V-Human dataset19th August 2022
Clothed human shape estimation has been a topic of interest in the computer vision community for many years and recently has become even more relevant due to the leap in performance given by recent deep learning approaches. In order to alleviate the cost and quality issues with existing commercial and freely available datasets respectively, we have created a dataset from synthetic models suitable for training deep learning algorithms for 3D human reconstruction from images. To prepare the dataset we used the fully rigged avatars from the Microsoft Rocketbox library [Gonzalez-Franco et al., 2020], re-targeted Mixamo animations to them, and finally refined them to make them suitable to be used as direct input for learning techniques.
This dataset contains 2160 models, divided into two subsets: training (1944) and test (216).
It contains 90 different subjects (81 for training and 9 for testing) with 24 poses per subject.
For each model, a mesh with its correspondent texture is given in obj format.
You can download the dataset from here.
Please, if you use this dataset consider citing our work:
J. Gonzalez-Escribano, S. Ruano, A. Swaminathan, D. Smyth, A. Smolic
Texture improvement for human shape estimation from a single image.

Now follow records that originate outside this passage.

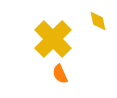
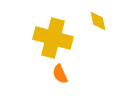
yellow cross: moved 1 px up; rotated 30 degrees counterclockwise
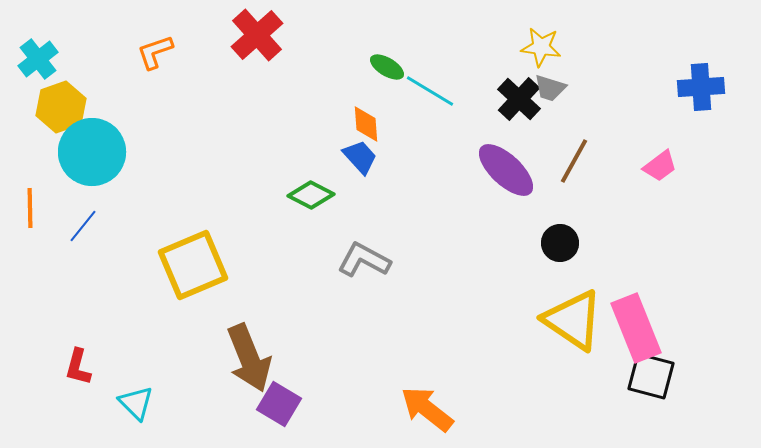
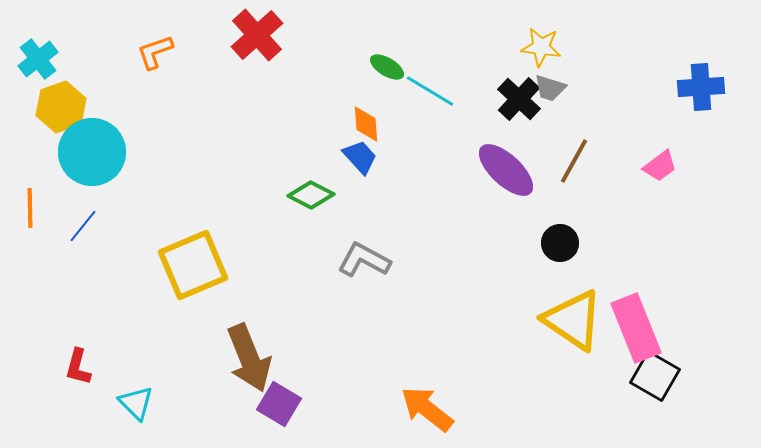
black square: moved 4 px right; rotated 15 degrees clockwise
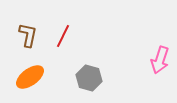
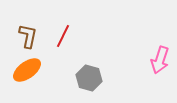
brown L-shape: moved 1 px down
orange ellipse: moved 3 px left, 7 px up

Irish Machine Vision and Image Processing Conference, 2022
[Gonzalez-Franco et al., 2020] Gonzalez-Franco, M., Ofek, E., Pan, Y., Antley, A., Steed, A., Spanlang, B., Maselli, A., Banakou, D., Pelechano Gómez, N., Orts-Escolano, S., et al. (2020). The rocketbox library and the utility of freely available rigged avatars. Frontiers in virtual reality, 1(article 561558):1–23.